Stored data

»»

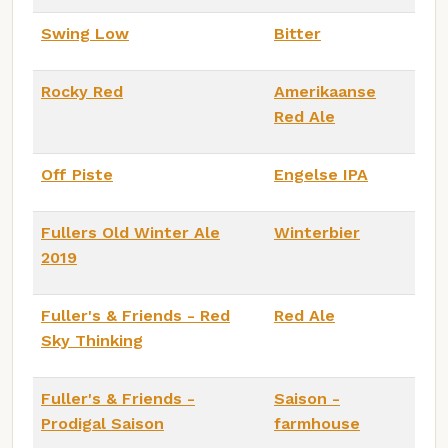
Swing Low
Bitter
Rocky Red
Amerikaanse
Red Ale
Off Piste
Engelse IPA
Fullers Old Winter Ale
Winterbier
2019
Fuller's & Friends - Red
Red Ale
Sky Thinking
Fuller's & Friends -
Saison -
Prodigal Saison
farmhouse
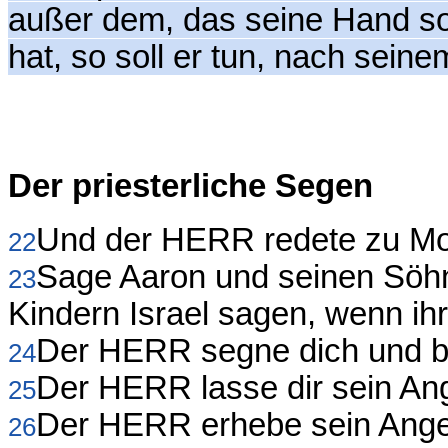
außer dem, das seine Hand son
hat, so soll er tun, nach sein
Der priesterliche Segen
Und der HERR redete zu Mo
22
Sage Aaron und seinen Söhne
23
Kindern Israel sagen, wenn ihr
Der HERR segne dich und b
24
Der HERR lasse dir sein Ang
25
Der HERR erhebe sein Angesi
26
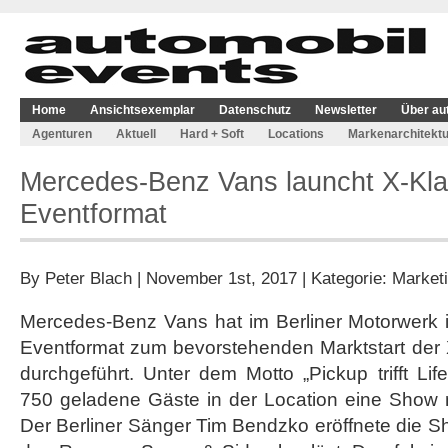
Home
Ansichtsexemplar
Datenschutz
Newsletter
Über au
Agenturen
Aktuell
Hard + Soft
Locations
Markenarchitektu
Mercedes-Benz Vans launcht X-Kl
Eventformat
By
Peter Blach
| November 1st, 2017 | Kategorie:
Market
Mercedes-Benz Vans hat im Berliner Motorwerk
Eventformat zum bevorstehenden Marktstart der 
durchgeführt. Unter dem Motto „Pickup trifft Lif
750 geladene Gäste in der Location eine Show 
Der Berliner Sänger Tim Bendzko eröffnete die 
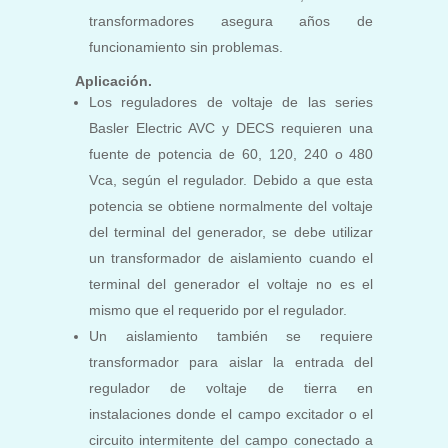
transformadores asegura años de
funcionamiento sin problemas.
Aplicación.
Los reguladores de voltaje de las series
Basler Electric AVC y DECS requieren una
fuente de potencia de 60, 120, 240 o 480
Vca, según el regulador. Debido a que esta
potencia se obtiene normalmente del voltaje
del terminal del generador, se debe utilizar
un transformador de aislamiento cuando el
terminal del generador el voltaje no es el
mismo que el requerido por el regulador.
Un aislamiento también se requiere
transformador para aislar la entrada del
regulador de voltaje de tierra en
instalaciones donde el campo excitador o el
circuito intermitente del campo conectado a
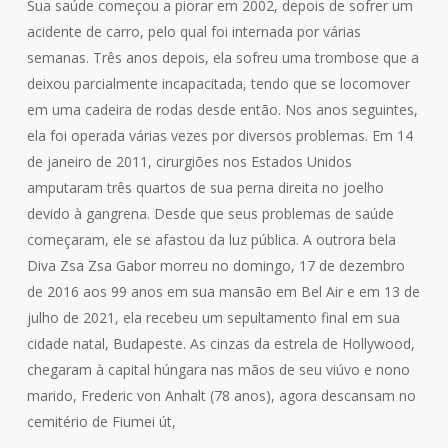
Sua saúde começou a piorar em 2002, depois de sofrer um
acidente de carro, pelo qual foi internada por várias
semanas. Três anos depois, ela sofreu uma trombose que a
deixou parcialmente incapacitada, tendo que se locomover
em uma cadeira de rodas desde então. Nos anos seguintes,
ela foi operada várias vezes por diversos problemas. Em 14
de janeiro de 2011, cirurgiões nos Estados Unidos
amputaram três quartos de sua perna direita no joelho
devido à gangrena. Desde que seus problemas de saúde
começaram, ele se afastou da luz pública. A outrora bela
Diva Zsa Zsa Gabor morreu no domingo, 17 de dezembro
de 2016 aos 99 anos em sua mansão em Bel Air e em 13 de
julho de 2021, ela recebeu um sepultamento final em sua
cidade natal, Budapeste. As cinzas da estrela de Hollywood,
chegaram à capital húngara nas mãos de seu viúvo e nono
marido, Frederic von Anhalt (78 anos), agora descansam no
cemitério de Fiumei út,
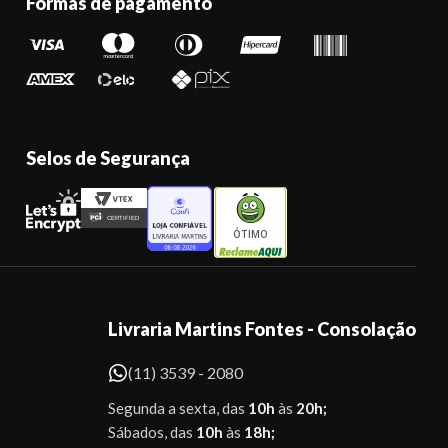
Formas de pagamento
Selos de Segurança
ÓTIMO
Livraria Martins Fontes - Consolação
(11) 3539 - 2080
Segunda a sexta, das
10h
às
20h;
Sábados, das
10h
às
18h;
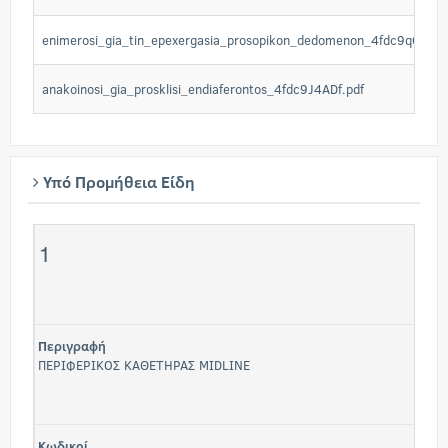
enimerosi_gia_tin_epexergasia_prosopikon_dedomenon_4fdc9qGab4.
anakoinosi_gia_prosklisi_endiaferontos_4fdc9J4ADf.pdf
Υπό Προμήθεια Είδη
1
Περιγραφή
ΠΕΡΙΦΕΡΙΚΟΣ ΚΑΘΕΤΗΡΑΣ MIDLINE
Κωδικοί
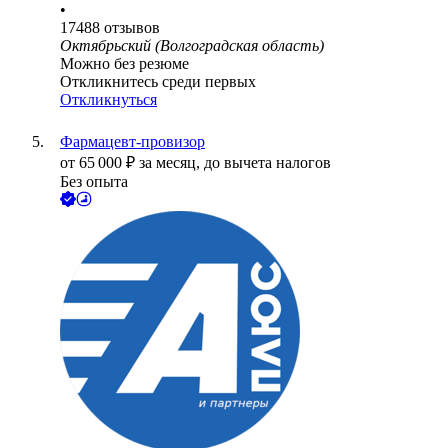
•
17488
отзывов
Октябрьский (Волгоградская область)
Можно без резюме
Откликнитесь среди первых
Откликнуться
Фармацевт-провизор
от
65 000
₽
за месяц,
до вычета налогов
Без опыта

««

Requirement:
Reproduce the records exactly, starting with their first line and ending with the line that contains "circuito intermitente del campo conectado a", though pictures should be dropped.

Task result:
Swing Low
Bitter
Rocky Red
Amerikaanse
Red Ale
Off Piste
Engelse IPA
Fullers Old Winter Ale
Winterbier
2019
Fuller's & Friends - Red
Red Ale
Sky Thinking
Fuller's & Friends -
Saison -
Prodigal Saison
farmhouse
außer dem, das seine Hand son
hat, so soll er tun, nach sein
Der priesterliche Segen
Und der HERR redete zu Mo
22
Sage Aaron und seinen Söhne
23
Kindern Israel sagen, wenn ihr
Der HERR segne dich und b
24
Der HERR lasse dir sein Ang
25
Der HERR erhebe sein Angesi
26
Home
Ansichtsexemplar
Datenschutz
Newsletter
Über au
Agenturen
Aktuell
Hard + Soft
Locations
Markenarchitektu
Mercedes-Benz Vans launcht X-Kl
Eventformat
By
Peter Blach
| November 1st, 2017 | Kategorie:
Market
Mercedes-Benz Vans hat im Berliner Motorwerk
Eventformat zum bevorstehenden Marktstart der 
durchgeführt. Unter dem Motto „Pickup trifft Lif
750 geladene Gäste in der Location eine Show 
Der Berliner Sänger Tim Bendzko eröffnete die 
transformadores asegura años de
funcionamiento sin problemas.
Aplicación.
Los reguladores de voltaje de las series
Basler Electric AVC y DECS requieren una
fuente de potencia de 60, 120, 240 o 480
Vca, según el regulador. Debido a que esta
potencia se obtiene normalmente del voltaje
del terminal del generador, se debe utilizar
un transformador de aislamiento cuando el
terminal del generador el voltaje no es el
mismo que el requerido por el regulador.
Un aislamiento también se requiere
transformador para aislar la entrada del
regulador de voltaje de tierra en
instalaciones donde el campo excitador o el
circuito intermitente del campo conectado a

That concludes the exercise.